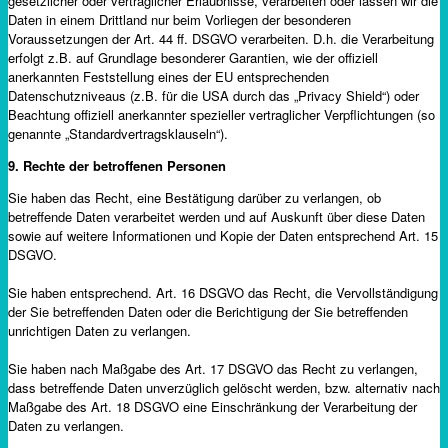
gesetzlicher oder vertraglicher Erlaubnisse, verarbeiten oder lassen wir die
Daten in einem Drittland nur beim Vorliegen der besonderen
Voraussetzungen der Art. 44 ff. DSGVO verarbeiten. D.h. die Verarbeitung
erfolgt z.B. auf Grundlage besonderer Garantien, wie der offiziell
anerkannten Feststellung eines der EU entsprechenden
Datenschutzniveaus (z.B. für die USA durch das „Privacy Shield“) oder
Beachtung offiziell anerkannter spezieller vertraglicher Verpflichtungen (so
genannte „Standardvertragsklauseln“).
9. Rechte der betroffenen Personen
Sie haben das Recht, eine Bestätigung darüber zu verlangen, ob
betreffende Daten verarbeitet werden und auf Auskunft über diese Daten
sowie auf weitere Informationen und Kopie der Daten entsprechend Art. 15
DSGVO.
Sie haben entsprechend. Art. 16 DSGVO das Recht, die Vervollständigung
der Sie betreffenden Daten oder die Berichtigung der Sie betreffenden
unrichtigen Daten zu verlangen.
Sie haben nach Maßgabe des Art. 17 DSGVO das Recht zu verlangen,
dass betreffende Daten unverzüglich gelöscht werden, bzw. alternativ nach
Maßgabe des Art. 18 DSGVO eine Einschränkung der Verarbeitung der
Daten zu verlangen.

_ _ _

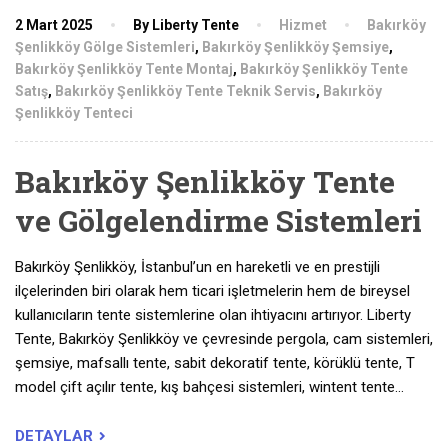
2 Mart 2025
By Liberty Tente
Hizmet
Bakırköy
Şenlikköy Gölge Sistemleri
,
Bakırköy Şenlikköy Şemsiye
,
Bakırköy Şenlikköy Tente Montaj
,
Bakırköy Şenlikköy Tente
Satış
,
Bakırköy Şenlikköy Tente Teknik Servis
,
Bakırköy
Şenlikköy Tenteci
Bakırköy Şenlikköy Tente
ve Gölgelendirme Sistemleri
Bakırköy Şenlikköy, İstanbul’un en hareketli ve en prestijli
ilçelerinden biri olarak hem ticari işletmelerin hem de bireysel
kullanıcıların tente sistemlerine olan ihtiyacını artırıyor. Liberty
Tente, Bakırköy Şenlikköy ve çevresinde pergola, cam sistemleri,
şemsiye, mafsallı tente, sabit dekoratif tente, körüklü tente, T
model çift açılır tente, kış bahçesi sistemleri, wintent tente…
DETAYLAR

_ _ _

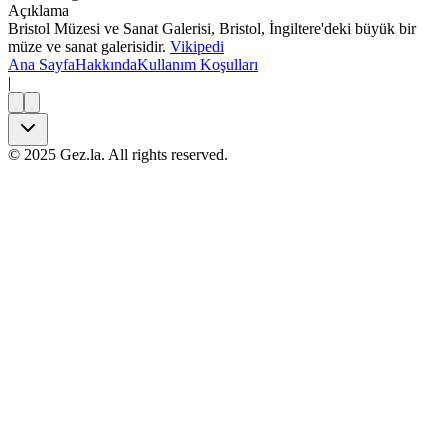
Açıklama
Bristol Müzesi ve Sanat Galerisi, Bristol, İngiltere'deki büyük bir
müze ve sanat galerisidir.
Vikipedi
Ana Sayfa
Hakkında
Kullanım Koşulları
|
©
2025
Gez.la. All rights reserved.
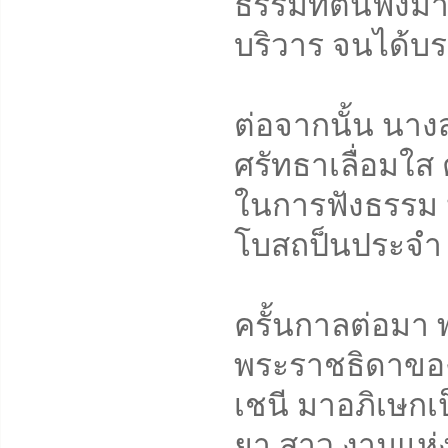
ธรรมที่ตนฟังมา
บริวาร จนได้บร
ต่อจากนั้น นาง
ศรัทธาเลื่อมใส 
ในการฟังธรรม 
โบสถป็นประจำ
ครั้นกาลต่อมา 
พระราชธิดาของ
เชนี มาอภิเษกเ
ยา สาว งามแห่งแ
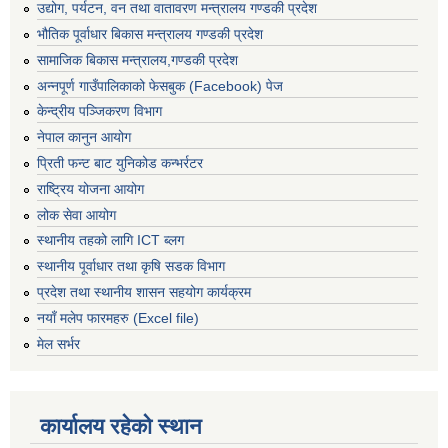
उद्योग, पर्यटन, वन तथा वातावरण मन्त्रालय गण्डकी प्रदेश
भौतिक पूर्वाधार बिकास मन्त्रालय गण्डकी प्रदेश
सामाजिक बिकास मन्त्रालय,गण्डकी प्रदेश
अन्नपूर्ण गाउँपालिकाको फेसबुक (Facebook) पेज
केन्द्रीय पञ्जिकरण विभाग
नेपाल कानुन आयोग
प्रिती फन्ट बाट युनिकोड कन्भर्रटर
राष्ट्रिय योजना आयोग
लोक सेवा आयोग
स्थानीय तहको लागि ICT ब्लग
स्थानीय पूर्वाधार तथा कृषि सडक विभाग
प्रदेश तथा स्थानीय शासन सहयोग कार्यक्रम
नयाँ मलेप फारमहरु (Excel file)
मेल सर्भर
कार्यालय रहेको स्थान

_ _ _

◆ Exercise instructions:
Using the listing above, reproduce word for word every line from the one containing "โบสถป็นประจำ" through the one containing "कार्यालय रहेको स्थान". Pictures must be left out.

◆ Written reply:
โบสถป็นประจำ
ครั้นกาลต่อมา 
พระราชธิดาของ
เชนี มาอภิเษกเ
ยา สาว งามแห่งแ
उद्योग, पर्यटन, वन तथा वातावरण मन्त्रालय गण्डकी प्रदेश
भौतिक पूर्वाधार बिकास मन्त्रालय गण्डकी प्रदेश
सामाजिक बिकास मन्त्रालय,गण्डकी प्रदेश
अन्नपूर्ण गाउँपालिकाको फेसबुक (Facebook) पेज
केन्द्रीय पञ्जिकरण विभाग
नेपाल कानुन आयोग
प्रिती फन्ट बाट युनिकोड कन्भर्रटर
राष्ट्रिय योजना आयोग
लोक सेवा आयोग
स्थानीय तहको लागि ICT ब्लग
स्थानीय पूर्वाधार तथा कृषि सडक विभाग
प्रदेश तथा स्थानीय शासन सहयोग कार्यक्रम
नयाँ मलेप फारमहरु (Excel file)
मेल सर्भर
कार्यालय रहेको स्थान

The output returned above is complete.